Goggan v. Wells Fargo & Co. Express

Goggan sued the Galveston Hotel Company and Wells Fargo Co. Express to recover for the loss of a hand bag and its contents of the alleged value of $419.65. He averred that on leaving the first company's hotel at Galveston, where he had been a regular guest, he left the hand bag — containing a number of articles, the separate values of which he set out — in the company's charge, and that he afterwards requested it to deliver the bag and contents to the express company for transportation to him at Houston; that the hotel company failed to transport the property to him, but appropriated the same to its own use and benefit; in the alternative, he alleged that the hotel company did as requested deliver both bag and contents to the express company with instruction to ship them C. O. D. to him at Houston, that the latter company duly received them for such transportation, but did not deliver the property to him, and appropriated it to its own use and benefit.

Both defendants answered by demurrers, general and special, by general denial, and by special answers which it is not thought necessary to further describe.

Twenty-one special issues of fact were submitted to a jury among them Nos. 3, 5, and 7, which were as follows:

"Special Issue No. 3. If you have answered special issue No. 2 in the affirmative, and only in that event, you will answer this question:

"Did the defendant express company receive the bag and contents set out in plaintiff's petition, on or about September 15, 1917, from the Hotel Galvez in the city of Galveston, Tex., for transportation to Goggan in the city of Houston ?

"You will answer, `Yes,' or, `No,' as you find the fact to be."

"Special Issue No. 5. If you have answered the preceding interrogatory in the affirmative, and only in that event, you will answer the following:

"Were the hand bag and the contents of the same in the same condition when the express company received it from the hotel as when plaintiff, Goggan, left it with the hotel company?

"You will answer, `Yes,' or, `No,' as you find the facts to be."

"Special Issue No. 7. What was the value of the hand bag and contents on the 15th day of September, 1917?

"In this connection you are instructed to eliminate the value of the cameo in making your answer to this issue."

The jury, after their retirement and before answering these or any other propounded, reported themselves unable to answer some of the questions in the manner put, whereupon the court, with the consent of counsel for both sides, instructed them to answer such ones as best they could.

By issues Nos. 1, 2, and 4 inquiry was made as to whether Goggan on June 3, 1917, was the owner of the bag and contents, as alleged in his petition, whether the hotel company delivered a hand bag of any *Page 247 character to the express company on September 15, 1917, for shipment to him at Houston, and whether all the items alleged in his petition were in the bag on June 30th when he left it in the custody of the hotel company; all three of these questions were answered, "Yes."

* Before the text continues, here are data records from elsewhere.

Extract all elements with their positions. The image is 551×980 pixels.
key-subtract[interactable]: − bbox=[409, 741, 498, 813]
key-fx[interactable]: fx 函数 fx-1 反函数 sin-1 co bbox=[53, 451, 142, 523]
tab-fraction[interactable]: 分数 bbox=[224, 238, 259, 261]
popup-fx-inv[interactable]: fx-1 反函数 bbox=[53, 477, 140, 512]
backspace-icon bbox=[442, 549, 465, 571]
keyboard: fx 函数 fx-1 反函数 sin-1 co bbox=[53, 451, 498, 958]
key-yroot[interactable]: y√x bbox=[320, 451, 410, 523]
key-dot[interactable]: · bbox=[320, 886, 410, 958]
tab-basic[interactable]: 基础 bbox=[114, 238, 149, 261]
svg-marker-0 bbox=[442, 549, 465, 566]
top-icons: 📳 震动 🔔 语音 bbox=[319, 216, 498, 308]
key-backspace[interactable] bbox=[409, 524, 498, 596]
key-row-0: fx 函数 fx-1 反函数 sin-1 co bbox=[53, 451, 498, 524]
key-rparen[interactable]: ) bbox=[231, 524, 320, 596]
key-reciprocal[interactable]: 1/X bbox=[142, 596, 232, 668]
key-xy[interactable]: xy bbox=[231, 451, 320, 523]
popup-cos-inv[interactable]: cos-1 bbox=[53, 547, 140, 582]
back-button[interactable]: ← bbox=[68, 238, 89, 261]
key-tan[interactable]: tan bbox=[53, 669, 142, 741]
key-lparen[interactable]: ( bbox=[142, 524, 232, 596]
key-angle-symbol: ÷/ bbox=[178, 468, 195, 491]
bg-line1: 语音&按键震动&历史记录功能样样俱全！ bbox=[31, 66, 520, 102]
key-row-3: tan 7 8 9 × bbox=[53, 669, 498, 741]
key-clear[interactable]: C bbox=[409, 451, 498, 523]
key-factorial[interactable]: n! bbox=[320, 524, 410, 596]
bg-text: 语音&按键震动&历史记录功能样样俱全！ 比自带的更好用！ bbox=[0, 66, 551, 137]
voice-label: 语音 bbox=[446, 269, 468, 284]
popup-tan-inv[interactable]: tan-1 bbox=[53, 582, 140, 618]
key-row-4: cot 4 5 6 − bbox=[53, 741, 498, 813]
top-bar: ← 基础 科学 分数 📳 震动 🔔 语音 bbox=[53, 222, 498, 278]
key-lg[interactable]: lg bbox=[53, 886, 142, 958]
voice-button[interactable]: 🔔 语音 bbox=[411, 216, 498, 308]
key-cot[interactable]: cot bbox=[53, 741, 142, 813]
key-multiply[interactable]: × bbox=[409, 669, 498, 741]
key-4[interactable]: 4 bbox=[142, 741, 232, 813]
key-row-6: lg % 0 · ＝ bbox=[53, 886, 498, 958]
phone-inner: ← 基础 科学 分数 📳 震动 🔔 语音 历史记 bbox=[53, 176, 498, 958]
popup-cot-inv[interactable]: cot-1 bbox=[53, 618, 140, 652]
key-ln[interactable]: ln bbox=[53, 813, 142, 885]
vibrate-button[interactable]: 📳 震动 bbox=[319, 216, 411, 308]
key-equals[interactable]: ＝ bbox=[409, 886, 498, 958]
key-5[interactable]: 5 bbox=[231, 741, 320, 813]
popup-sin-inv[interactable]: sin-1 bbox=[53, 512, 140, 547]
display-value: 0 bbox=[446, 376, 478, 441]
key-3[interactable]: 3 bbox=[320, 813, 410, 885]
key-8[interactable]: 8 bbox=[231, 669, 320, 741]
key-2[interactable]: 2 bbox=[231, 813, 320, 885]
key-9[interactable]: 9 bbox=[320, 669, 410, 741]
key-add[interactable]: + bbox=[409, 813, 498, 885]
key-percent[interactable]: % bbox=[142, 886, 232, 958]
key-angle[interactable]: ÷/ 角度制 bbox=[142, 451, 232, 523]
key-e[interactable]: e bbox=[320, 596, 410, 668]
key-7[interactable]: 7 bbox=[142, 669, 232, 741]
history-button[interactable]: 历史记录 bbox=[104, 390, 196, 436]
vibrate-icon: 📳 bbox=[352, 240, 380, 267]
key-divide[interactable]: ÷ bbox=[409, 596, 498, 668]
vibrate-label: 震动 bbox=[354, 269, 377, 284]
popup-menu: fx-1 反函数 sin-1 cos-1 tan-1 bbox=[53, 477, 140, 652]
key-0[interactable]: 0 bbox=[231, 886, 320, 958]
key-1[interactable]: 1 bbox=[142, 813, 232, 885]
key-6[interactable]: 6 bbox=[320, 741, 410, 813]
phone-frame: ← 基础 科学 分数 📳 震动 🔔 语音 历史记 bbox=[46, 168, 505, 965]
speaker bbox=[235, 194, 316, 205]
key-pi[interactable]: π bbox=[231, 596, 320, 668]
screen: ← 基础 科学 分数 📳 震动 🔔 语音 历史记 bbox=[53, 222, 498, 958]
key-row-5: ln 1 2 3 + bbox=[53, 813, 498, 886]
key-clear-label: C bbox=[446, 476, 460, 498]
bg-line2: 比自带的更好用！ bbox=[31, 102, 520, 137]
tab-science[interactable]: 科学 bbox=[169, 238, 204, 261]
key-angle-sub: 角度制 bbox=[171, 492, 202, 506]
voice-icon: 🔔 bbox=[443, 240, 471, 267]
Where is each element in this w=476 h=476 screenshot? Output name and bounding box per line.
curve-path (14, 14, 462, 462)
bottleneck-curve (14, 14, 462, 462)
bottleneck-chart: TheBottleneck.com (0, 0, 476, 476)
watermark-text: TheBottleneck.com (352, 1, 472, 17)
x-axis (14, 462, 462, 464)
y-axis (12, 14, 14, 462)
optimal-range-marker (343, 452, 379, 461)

By No. 6 the value of the bag and contents on the 30th day of June was asked, which the jury fixed at $400.65, and by No. 8 and the answer it was found that Goggan instructed the hotel to ship them to him at Houston on September 15th by express.

The findings thus given, it is thought, sufficiently indicate the materiality of those sought to be elicited by the quoted issues 3, 5, and 7. The response of the jury to these were: No. 3, "Unable to say as to contents." No. 5, "Unable to say." No. 7, "Unable to say."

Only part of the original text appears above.